Chef Stratta’s resume lists accolades that would fill several pages, including having been honored with the James Beard Foundation award for Best Chef Southwest in 1998; while at Alex at Wynn Las Vegas landed two Michelin stars, a AAA Five Diamond Award and Five Stars in the Mobil Travel Guide; and defeated Chef Marcus Samuelsson on the Iron Chef USA TV program in 2011. Chef is definitely not afraid to delve into new cuisines, and as he’s known to do, Chef Stratta researched everything while managing not to complicate it. The result is dishes done with finesse and simplicity, with extra touches such as toasting all the spices used. Chef Stratta said, “I want to have fun and replicate dishes as authentic as possible, while keeping it simple.”

Chef’s finesse shows in the menu, with fried pickles with spicy ranch dressing nicely done with just the right amount of spice and batter that doesn’t fall off; warm honey butter biscuits with molasses; and the very addicting breaded and fried mac ‘n cheese bites. The apple and pecan salad with goat cheese is a meal in itself and at only $7 quite a bargain. My favorite was the smothered fried pork chops topped with collard greens, kale and a white bacon gravy and served with homemade cornbread. You don’t get any more Southern than that! Also, you can’t go wrong with the fried chicken ‘n sweet potato waffles, which is accompanied by maple syrup and a honey hot sauce for dipping. The sweet potato waffles are for sure unique and provide just the right amount of sweetness and grainy texture. Finishing touches are a banana pudding, red velvet cake, sweet potato pie with maple whipped cream and lemon meringue ice box pie with graham cracker crust.

The drink menu has plenty of Southern charm, with cocktails such as S ‘N P Lynchburg Lemonade made with lemonade, Jack Daniels and a splash of ginger beer and Eva’s Mint Julep with Jim Beam, Apple Whiskey, Honey Whiskey and infused mint syrup.

As for the prices, I can’t imagine going anywhere and being able to experience a world renowned chef’s mastery at the price points you’ll find here. Most of the appetizers run $4-$9, sides are all $6, burgers and sandwiches are $8-$13 and main courses are $12-$18. And, portions are large enough that there’s no chance you’ll be leaving hungry.

The Smashed Pig Now Open in Fremont East Entertainment District

Martin Swift and Linda Rodriguez have opened The Smashed Pig at 509 Fremont St., sandwiched in between The Griffin and Flippin’ Good Burgers. The husband-and-wife team have some pretty good chops, having trained with Nobu Matsuhisa before working together at Hachi at Red Rock Resort. After nearly a yearlong hiatus in Paris, they have returned to grace our city with another of their ventures, this time their take on an English gastropub.
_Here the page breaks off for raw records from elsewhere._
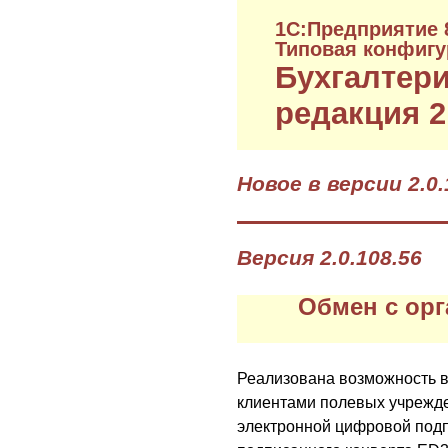
1C:Предприятие 
Типовая конфигу
Бухгалтери
редакция 2
Новое в версии 2.0.
Версия 2.0.108.56
Обмен с орг
Реализована возможность в
клиентами полевых учрежд
электронной цифровой под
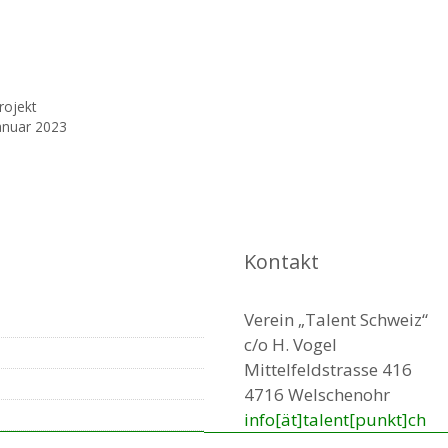
rojekt
Januar 2023
Kontakt
Verein „Talent Schweiz“
c/o H. Vogel
Mittelfeldstrasse 416
4716 Welschenohr
info[ät]talent[punkt]ch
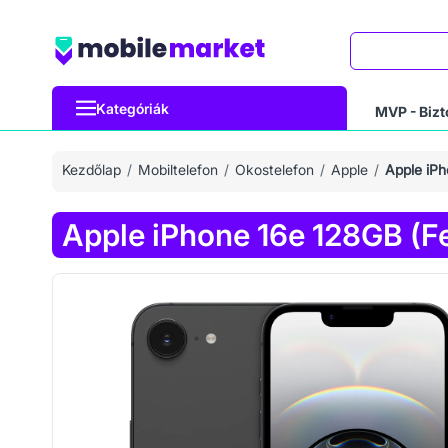
Keresés
Kategóriák
MVP - Bizt
Kezdőlap
Mobiltelefon
Okostelefon
Apple
Apple iPh
Apple iPhone 16e 128GB (F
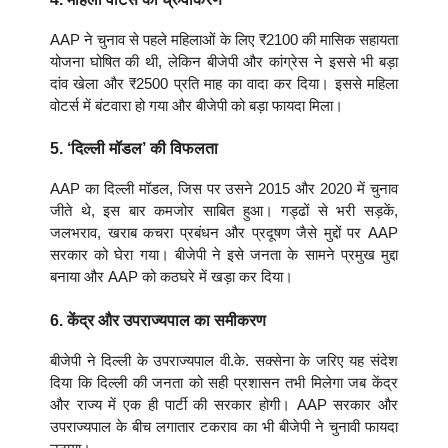
AAP ने चुनाव से पहले महिलाओं के लिए ₹2100 की मासिक सहायता
योजना घोषित की थी, लेकिन बीजेपी और कांग्रेस ने इससे भी बड़ा
दांव खेला और ₹2500 प्रति माह का वादा कर दिया। इससे महिला
वोटर्स में बंटवारा हो गया और बीजेपी को बड़ा फायदा मिला।
5. ‘दिल्ली मॉडल’ की विफलता
AAP का दिल्ली मॉडल, जिस पर उसने 2015 और 2020 में चुनाव
जीते थे, इस बार कमजोर साबित हुआ। गड्ढों से भरी सड़कें,
जलभराव, खराब कचरा प्रबंधन और प्रदूषण जैसे मुद्दों पर AAP
सरकार को घेरा गया। बीजेपी ने इसे जनता के सामने प्रमुख मुद्दा
बनाया और AAP को कठघरे में खड़ा कर दिया।
6. केंद्र और उपराज्यपाल का समीकरण
बीजेपी ने दिल्ली के उपराज्यपाल वी.के. सक्सेना के जरिए यह संदेश
दिया कि दिल्ली की जनता को सही प्रशासन तभी मिलेगा जब केंद्र
और राज्य में एक ही पार्टी की सरकार होगी। AAP सरकार और
उपराज्यपाल के बीच लगातार टकराव का भी बीजेपी ने चुनावी फायदा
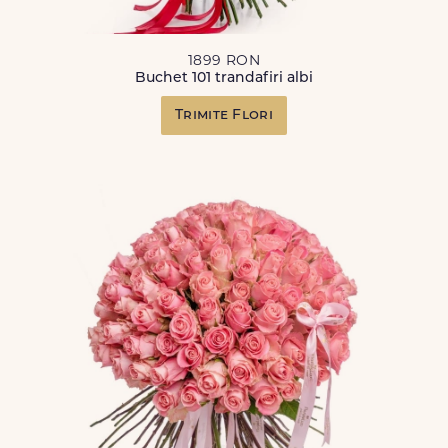
1899 RON
Buchet 101 trandafiri albi
Trimite Flori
The 1,860-square foot space features a six-seat bar by the entrance with TVs that will be tuned to English Premier League soccer games. The dining room has a relaxed vibe, and is decked out with artwork, framed mirrors and shelves filled with knick knacks inspired by Swift’s English heritage.

Chef Swift utilizes his sushi training, offering a daily sashimi special, which during my visit was a spicy tuna poke. Who doesn’t like deviled eggs, and the ones here have a variety of textures and a unique presentation, with Italian-style breading and lightly fried. French bean tempura presents layers of flavors, with chipotle mayo, toasted almonds and kecap manis Indonesian sweet soy sauce. The shrimp sliders, offered only for lunch, have the consistency of crab cake and are good enough to make you want to dine early. The beer menu is worthy of the gastropub designation, with 20 choices including locally-brewed Joseph James Citra Rye and Tenaya Creek Hefeweizen. The dessert menu includes a sticky toffee pudding with whipped cream and caramel sauce, which is quite moist and one I prefer over that of a famous Scottish chef who has three restaurants on the Strip.